School of Forensic Medicine, Shanxi Medical University, Taiyuan 030001, China.
Shanghai Key Laboratory of Forensic Medicine, Key Laboratory of Forensic Science, Ministry of Justice, Shanghai Forensic Service Platform, Academy of Forensic Science, Shanghai 200063, China.
Fa Yi Xue Za Zhi. 2022 Feb 25;38(1):31-39. doi: 10.12116/j.issn.1004-5619.2021.411001.
To select four algorithms with relatively balanced complexity and accuracy among deep learning image classification algorithms for automatic diatom recognition, and to explore the most suitable classification algorithm for diatom recognition to provide data reference for automatic diatom testing research in forensic medicine.

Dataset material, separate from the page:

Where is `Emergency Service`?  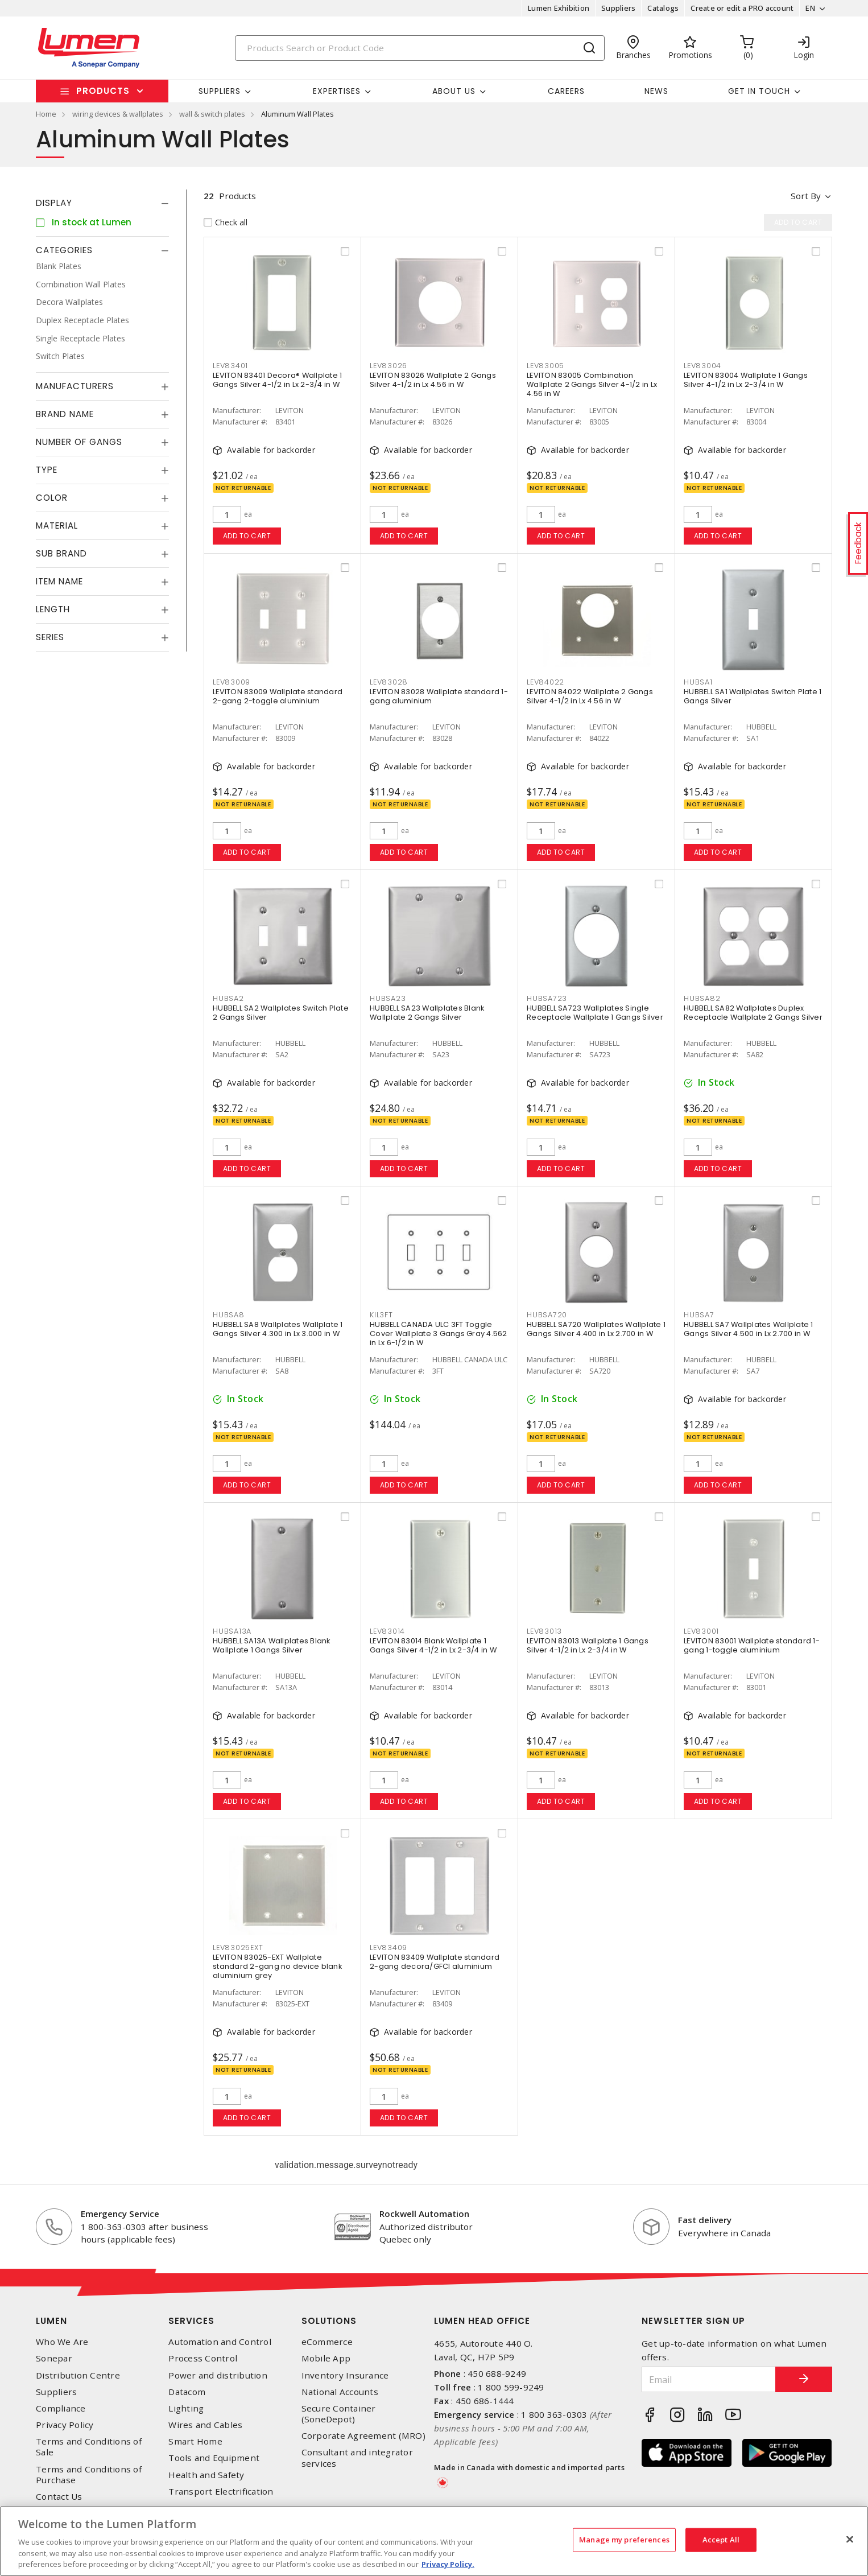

The "diatom" and "background" small sample size data set (20 000 images) of digestive fluid smear of corpse lung tissue in water were built to train, validate and test four convolutional neural network (CNN) models, including VGG16, ResNet50, InceptionV3 and Inception-ResNet-V2. The receiver operating characteristic curve (ROC) of subjects and confusion matrixes were drawn, recall rate, precision rate, specificity, accuracy rate and 1 score were calculated, and the performance of each model was systematically evaluated.
The InceptionV3 model achieved much better results than the other three models with a balanced recall rate of 89.80%, a precision rate of 92.58%. The VGG16 and Inception-ResNet-V2 had similar diatom recognition performance. Although the performance of diatom recall and precision detection could not be balanced, the recognition ability was acceptable. ResNet50 had the lowest diatom recognition performance, with a recall rate of 55.35%. In terms of feature extraction, the four models all extracted the features of diatom and background and mainly focused on diatom region as the main identification basis.
Including the Inception-dependent model, which has stronger directivity and targeting in feature extraction of diatom. The InceptionV3 achieved the best performance on diatom identification and feature extraction compared to the other three models. The InceptionV3 is more suitable for daily forensic diatom examination.
从深度学习图像分类算法中选择 4 种复杂度和准确性相对均衡的算法用于自动硅藻识别,并探索最适合硅藻识别的分类算法,为法医自动硅藻检验研究提供数据参考。
构建了尸体肺组织水中消化液涂片的“硅藻”和“背景”小样本量数据集(20000 张图像),以训练、验证和测试 4 种卷积神经网络(CNN)模型,包括 VGG16、ResNet50、InceptionV3 和 Inception-ResNet-V2。绘制受试者的受试者工作特征曲线(ROC)和混淆矩阵,计算召回率、准确率、特异性、准确率和 1 分,并对每个模型的性能进行系统评估。
InceptionV3 模型的结果明显优于其他 3 种模型,其召回率为 89.80%,准确率为 92.58%。VGG16 和 Inception-ResNet-V2 具有相似的硅藻识别性能。虽然不能平衡硅藻召回率和精度检测的性能,但识别能力是可以接受的。ResNet50 的硅藻识别性能最低,召回率为 55.35%。在特征提取方面,4 种模型均提取了硅藻和背景的特征,主要以硅藻区域为主要识别依据。
包括 Inception 依赖模型,它在硅藻特征提取方面具有更强的针对性和靶向性。与其他 3 种模型相比,InceptionV3 在硅藻识别和特征提取方面表现最佳。InceptionV3 更适合日常法医硅藻检验。